__What you should do__. Write every line below out again exactly, images omitted.

__Raw data__.
━━━━━━━━━━

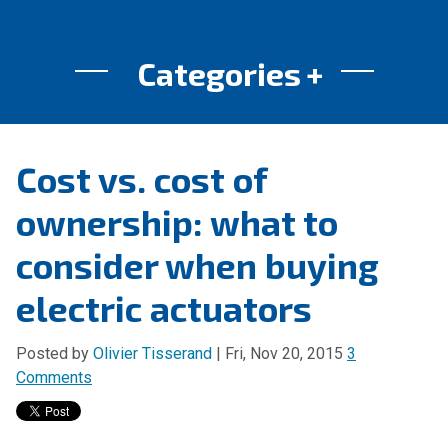
Categories
Cost vs. cost of
ownership: what to
consider when buying
electric actuators
Posted by
Olivier Tisserand
| Fri, Nov 20, 2015
3
Comments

━━━━━━━━━━

__Answer space__.
Categories
Cost vs. cost of
ownership: what to
consider when buying
electric actuators
Posted by
Olivier Tisserand
| Fri, Nov 20, 2015
3
Comments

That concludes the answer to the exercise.